Ainda há uma contradição importante: embora a IA reduza custos de equipe e produção física, ela transfere parte do orçamento para computação. No caso de Hell Grind, a maior fatia do custo teria sido justamente infraestrutura de processamento.
Isso indica que a “democratização” prometida pela IA pode depender menos da câmera e mais do acesso a poder computacional, modelos proprietários e plataformas fechadas. Em outras palavras: o gargalo sai do set de filmagem e vai para a nuvem.
O cinema depois da IA
O movimento da ByteDance em Cannes aponta para uma nova fase da disputa global por IA generativa. Depois de texto, imagem e música, o vídeo longo se torna a nova fronteira. E, nesse campo, a empresa chinesa tenta se posicionar não apenas como dona de uma rede social, mas como fornecedora de infraestrutura criativa para a próxima geração do audiovisual.
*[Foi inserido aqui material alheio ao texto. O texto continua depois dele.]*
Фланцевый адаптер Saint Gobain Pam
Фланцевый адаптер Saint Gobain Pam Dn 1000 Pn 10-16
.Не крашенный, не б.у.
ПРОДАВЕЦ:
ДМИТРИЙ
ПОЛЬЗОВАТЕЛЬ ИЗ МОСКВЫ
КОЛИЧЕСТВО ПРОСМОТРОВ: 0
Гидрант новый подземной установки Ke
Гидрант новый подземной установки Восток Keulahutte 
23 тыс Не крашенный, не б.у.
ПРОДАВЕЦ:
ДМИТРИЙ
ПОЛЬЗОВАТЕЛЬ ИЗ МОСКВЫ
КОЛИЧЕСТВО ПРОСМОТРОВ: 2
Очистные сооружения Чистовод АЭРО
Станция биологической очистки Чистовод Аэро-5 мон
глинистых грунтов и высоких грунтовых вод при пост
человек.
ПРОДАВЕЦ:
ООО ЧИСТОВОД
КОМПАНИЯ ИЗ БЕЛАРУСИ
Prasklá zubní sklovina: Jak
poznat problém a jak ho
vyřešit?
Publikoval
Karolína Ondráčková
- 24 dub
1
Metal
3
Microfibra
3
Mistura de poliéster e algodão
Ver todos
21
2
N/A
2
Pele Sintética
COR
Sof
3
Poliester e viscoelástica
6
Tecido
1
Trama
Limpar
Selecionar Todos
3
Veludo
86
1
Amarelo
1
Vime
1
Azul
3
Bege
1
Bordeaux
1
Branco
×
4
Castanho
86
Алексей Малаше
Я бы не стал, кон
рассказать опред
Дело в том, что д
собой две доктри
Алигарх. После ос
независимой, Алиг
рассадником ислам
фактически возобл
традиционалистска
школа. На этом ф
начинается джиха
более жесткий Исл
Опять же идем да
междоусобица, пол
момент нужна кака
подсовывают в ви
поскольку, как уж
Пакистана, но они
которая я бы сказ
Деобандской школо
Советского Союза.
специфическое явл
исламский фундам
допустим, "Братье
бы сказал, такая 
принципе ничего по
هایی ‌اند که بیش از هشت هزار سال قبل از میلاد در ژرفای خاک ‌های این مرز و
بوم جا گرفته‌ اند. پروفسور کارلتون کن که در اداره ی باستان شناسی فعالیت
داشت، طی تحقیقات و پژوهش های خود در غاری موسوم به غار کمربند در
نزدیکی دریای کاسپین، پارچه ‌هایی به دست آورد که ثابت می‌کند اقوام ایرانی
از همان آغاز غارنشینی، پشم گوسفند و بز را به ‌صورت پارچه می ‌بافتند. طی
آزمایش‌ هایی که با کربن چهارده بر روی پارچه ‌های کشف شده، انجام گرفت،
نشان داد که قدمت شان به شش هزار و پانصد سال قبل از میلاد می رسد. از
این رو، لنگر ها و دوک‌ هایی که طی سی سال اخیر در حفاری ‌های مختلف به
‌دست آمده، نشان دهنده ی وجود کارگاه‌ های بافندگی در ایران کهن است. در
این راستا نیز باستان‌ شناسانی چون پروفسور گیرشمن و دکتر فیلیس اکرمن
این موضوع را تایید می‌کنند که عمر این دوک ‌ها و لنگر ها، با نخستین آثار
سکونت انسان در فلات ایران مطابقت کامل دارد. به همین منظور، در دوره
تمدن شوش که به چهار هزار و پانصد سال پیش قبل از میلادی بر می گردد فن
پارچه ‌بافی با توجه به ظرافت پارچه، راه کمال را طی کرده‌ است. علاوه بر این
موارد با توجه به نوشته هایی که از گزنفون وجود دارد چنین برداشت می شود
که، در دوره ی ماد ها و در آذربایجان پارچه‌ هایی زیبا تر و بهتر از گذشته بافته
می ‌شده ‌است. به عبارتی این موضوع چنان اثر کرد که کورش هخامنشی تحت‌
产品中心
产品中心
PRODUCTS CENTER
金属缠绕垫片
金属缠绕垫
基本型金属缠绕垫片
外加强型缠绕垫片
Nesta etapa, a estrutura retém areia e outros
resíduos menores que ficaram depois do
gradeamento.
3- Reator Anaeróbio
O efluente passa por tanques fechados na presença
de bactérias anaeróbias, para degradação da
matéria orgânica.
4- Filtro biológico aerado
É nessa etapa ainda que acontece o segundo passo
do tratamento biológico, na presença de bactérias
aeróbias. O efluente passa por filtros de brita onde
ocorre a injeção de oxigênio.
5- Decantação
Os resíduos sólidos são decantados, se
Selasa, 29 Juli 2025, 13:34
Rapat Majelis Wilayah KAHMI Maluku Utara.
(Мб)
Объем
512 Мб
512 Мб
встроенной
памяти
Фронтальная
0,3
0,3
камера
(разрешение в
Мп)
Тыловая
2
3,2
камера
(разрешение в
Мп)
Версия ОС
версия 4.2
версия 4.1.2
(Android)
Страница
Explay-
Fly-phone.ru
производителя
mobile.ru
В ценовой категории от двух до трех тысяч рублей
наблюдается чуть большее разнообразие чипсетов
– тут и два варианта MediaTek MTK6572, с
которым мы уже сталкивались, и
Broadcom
Para Hollywood, o recado é incômodo: os custos, prazos e estruturas tradicionais de produção estão sendo questionados por plataformas que operam com lógica de software, escala e automação.
Para criadores independentes, a promessa é sedutora: fazer com poucos recursos aquilo que antes exigia estúdios, equipes numerosas e milhões de dólares.
Para o público, resta uma pergunta cada vez mais difícil: quando um filme emociona, importa saber se ele foi feito por câmeras, atores e cenários reais — ou por uma pilha de prompts, modelos e servidores?
A resposta talvez não esteja apenas na tecnologia, mas nas regras que a sociedade decidir criar para ela.